Threadneedle eyes Asian equity, sharia buildout

UK-based asset manager Threadneedle is looking to add a core fund management capability in Asia, initially focused on equities, as it strives to build up its regional presence.

It comes as the firm, which sources around 10% of its £86 billion ($132 billion) in AUM from Asia, explores other opportunities, including potentially launching sharia products, a global thematic fund and an infrastructure product for retail investors.

Threadneedle has been seeking to build its Asia base, having hired Raymundo Yu in November 2010 as its Asia-Pacific chairman based in Singapore. He now oversees more than 40 investment and business development staff across Hong Kong, Singapore, Taiwan, Malaysia and Australia.

While the firm's growth ambitions chiefly remain organic, its parent company, Ameriprise Financial, was linked last year with the acquisition of ING Investment Management’s Asia business. It subsequently withdrew, and the ING IM’s Asia assets are now being sold piecemeal. But acquisitions likely remain on the agenda for Ameriprise.

“Asia is interesting for us because we would really like to get a bigger base there organically,” confirms Campbell Fleming, Threadneedle’s global CEO based in London and formerly its head of global distribution.

Threadneedle installed Gigi Chan as its first Asia-based fund manager in late 2011, relocating her from London to Singapore. She runs its China Opportunities equity fund. The firm followed that up mid-last year with the appointment of Clifford Lau from Prudential’s Pramerica in a new role as head of Asia fixed income.

But overall Threadneedle has just five of 165 investment professionals globally based in Asia. Asked how he plans to grow the Asian business, Fleming suggests it would be to install a core regional capability.

At present the firm is not seen as a go-to manager for Asian equities, and tends to promote its European and UK, as well as global, equity capabilities.

“Having a core allocation for Asia based in the region, that is something we have to fix,” says Fleming. “We do Asian equities out of London, so the potential would be to introduce that to Asia.”

He confirms that Threadneedle would look at a potential joint venture in China with the right partner. “I think anyone in my position would admit they want to enter the China market at the right time,” he notes.
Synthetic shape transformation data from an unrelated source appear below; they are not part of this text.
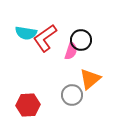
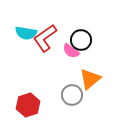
pink semicircle: rotated 108 degrees clockwise
red hexagon: rotated 15 degrees counterclockwise
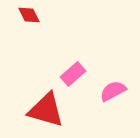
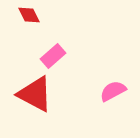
pink rectangle: moved 20 px left, 18 px up
red triangle: moved 11 px left, 16 px up; rotated 12 degrees clockwise
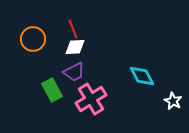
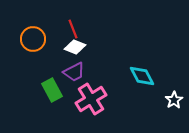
white diamond: rotated 25 degrees clockwise
white star: moved 1 px right, 1 px up; rotated 12 degrees clockwise
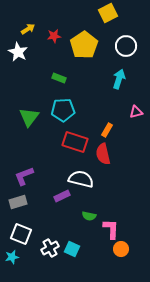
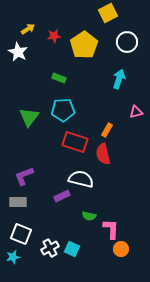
white circle: moved 1 px right, 4 px up
gray rectangle: rotated 18 degrees clockwise
cyan star: moved 1 px right
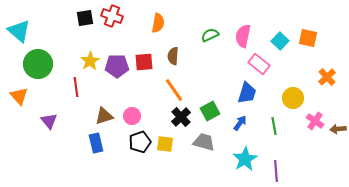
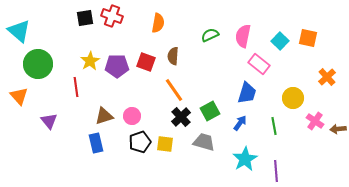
red square: moved 2 px right; rotated 24 degrees clockwise
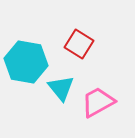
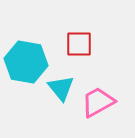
red square: rotated 32 degrees counterclockwise
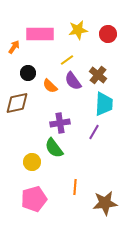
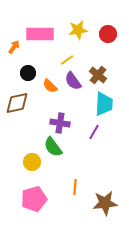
purple cross: rotated 18 degrees clockwise
green semicircle: moved 1 px left, 1 px up
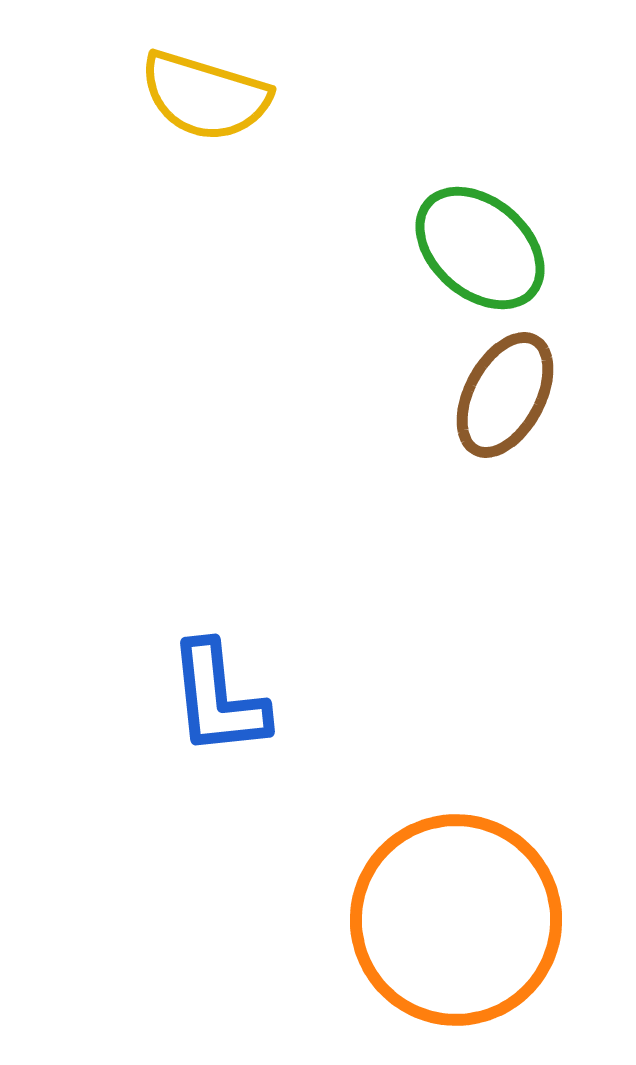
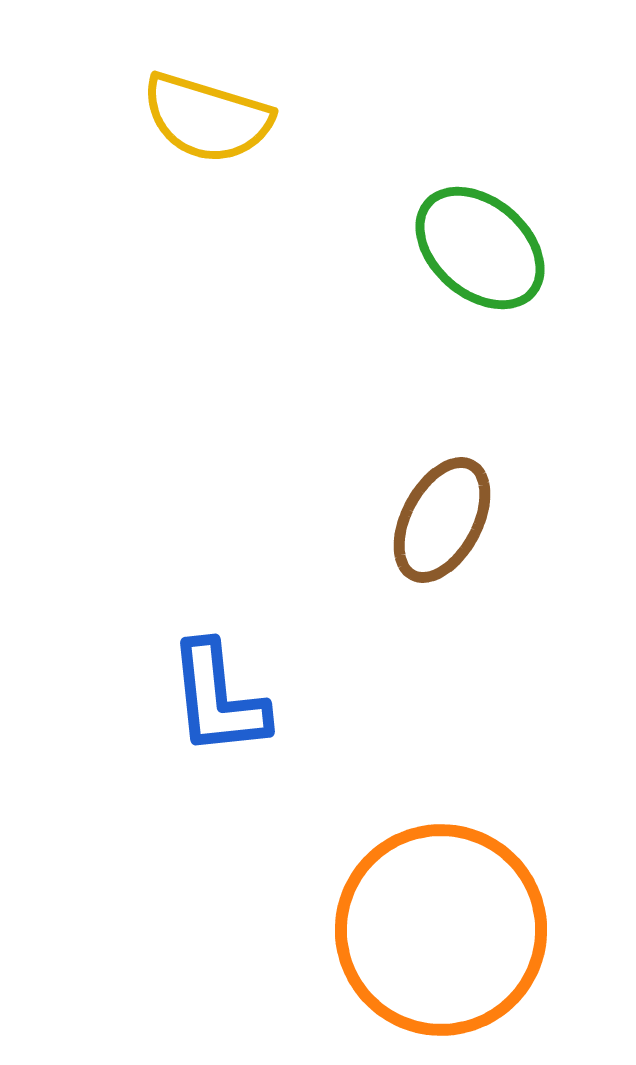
yellow semicircle: moved 2 px right, 22 px down
brown ellipse: moved 63 px left, 125 px down
orange circle: moved 15 px left, 10 px down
However, in a mid-year market review published this week, Threadneedle CIO Mark Burgess voiced the view that China's investment boom has reached its limit and that it now needs consumption growth to rebalance its economy.

He highlights scope for disappointment in terms of 2014 China growth. As for recent changes to its asset allocation, Threadneedle has become more positive on UK property and Japanese equities, with potential for a significant rerating in the latter's equity market.

Separately, Fleming says Threadneedle was granted an Islamic finance licence in Malaysia earlier this year and is potentially looking at developing a range of sharia products.

“There is a crescent of Islamic investors from Scotland to Jakarta that are woefully underinvested by western financial institutions,” he observes. “We are having a serious look at sharia products.”

Further, Fleming is eager to create an infrastructure product that retail and/or small institutional investors can access, although there is no facility for that under current Ucits regulations.

However, he notes that the European parliament is starting to think about how to create a more long-term Ucits investment vehicle, with infrastructure one possibility. “That is encouraging, and it [infrastructure] would be a fascinating development,” he says. “We will watch this space.”

Threadneedle is also exploring the possibility of developing a product based on an unspecified global theme to target long-term, risk-adjusted returns.

“People might be concerned about national or regional economies, but they are not concerned about the global economy,” Fleming reflects.

“You can see a range of global building blocks [by asset class] being put together for people who might want to take advantage of certain segments or trends.

“Some global lifestyle funds and global water funds have done well, but they are facing capacity constraints, so clearly there is demand for this type of product.”